PROBLEM DETAILS ▸ From the data below, set down exactly the lines between the one holding "29 (643, 2130)" and the one holding "You are a GUI", inclusive, and no others.

STORED DATA ▸
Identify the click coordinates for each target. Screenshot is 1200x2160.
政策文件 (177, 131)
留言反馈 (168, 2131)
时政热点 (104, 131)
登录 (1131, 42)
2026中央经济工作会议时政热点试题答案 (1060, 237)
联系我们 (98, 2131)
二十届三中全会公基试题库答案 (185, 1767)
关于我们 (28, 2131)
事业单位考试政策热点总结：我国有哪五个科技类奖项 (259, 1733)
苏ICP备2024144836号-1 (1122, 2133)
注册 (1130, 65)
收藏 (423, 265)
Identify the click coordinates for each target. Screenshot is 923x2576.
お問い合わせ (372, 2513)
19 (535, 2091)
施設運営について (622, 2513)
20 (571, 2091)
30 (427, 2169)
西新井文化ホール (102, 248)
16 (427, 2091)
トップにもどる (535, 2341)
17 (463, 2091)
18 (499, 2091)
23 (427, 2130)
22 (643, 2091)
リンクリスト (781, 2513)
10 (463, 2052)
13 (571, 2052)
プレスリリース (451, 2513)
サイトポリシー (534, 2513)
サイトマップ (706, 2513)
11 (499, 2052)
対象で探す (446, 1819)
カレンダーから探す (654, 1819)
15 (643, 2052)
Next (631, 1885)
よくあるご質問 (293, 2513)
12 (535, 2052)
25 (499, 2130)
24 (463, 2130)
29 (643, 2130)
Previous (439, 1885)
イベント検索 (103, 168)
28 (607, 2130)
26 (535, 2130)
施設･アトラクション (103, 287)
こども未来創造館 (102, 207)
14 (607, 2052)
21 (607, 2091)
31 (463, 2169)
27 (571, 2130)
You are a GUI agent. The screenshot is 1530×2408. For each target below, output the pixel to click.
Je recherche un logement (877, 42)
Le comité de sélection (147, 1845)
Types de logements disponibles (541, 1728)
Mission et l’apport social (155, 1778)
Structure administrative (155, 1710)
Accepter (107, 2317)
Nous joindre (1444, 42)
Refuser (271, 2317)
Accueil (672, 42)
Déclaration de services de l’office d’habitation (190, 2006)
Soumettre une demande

ANSWER BOX ▸
29 (643, 2130)
Previous (439, 1885)
イベント検索 (103, 168)
28 (607, 2130)
26 (535, 2130)
施設･アトラクション (103, 287)
こども未来創造館 (102, 207)
14 (607, 2052)
21 (607, 2091)
31 (463, 2169)
27 (571, 2130)
You are a GUI agent. The screenshot is 1530×2408. For each target below, output the pixel to click.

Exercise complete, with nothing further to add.